Given the high prevalence of AD and related behavioural symptoms, as well as the big impact on the healthcare system costs and caregiver burden, the objective of this review is to analyse in a comprehensive manner the determinant factors of survival and faster cognitive decline in AD, with especial focus on neuropsychiatric symptoms, and the influence of antipsychotics and antidepressants on these outcomes.

Methods/Literature Search

The main questions to be answered were: a) Does the presence of neuropsychiatric symptoms predict higher mortality and/or faster cognitive decline in AD?; b) Is the use of neuroleptics associate with shorter survival/faster cognitive decline in AD patients? c) Are there other predictors of mortality and poorer outcomes in AD?

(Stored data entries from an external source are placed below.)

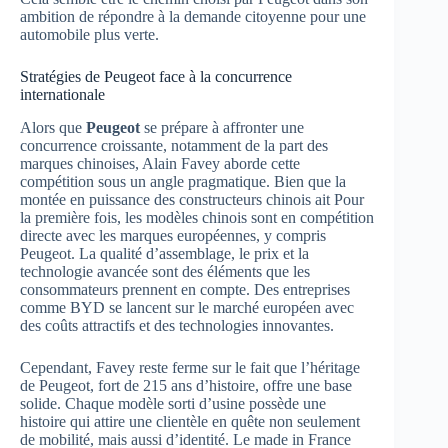
ambition de répondre à la demande citoyenne pour une
automobile plus verte.
Stratégies de Peugeot face à la concurrence
internationale
Alors que
Peugeot
se prépare à affronter une
concurrence croissante, notamment de la part des
marques chinoises, Alain Favey aborde cette
compétition sous un angle pragmatique. Bien que la
montée en puissance des constructeurs chinois ait Pour
la première fois, les modèles chinois sont en compétition
directe avec les marques européennes, y compris
Peugeot. La qualité d’assemblage, le prix et la
technologie avancée sont des éléments que les
consommateurs prennent en compte. Des entreprises
comme BYD se lancent sur le marché européen avec
des coûts attractifs et des technologies innovantes.
Cependant, Favey reste ferme sur le fait que l’héritage
de Peugeot, fort de 215 ans d’histoire, offre une base
solide. Chaque modèle sorti d’usine possède une
histoire qui attire une clientèle en quête non seulement
de mobilité, mais aussi d’identité. Le made in France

For analysing data sources, we have followed the PRISMA guidelines. We have searched in PubMed and Cochrane Library articles focused in predictors of mortality/survival, faster cognitive decline in AD: co-morbidities, vascular risk factors, gender, extrapyramidal symptoms, neuropsychiatric symptoms, use of psychotropic drugs, and genetic factors, published from January 1985 to April 2018. We gave preference to the studies with the highest level of evidence for prognosis in the following order: prospective cohorts, retrospective cohorts, meta-analysis from clinical trials using neuroleptics or antidepressants, case-control studies, and previous systematic reviews. We used the levels of clinical evidence for prognosis studies of the North America Spine Society, 2005.

Initially we identified 426 articles dealing with mortality/survival, faster cognitive decline, and neuroleptics related mortality. After reading the abstracts we selected 121 articles pertinent to this review, and finally 84 of them offered relevant information, and were used for the systematic review (Figure 1).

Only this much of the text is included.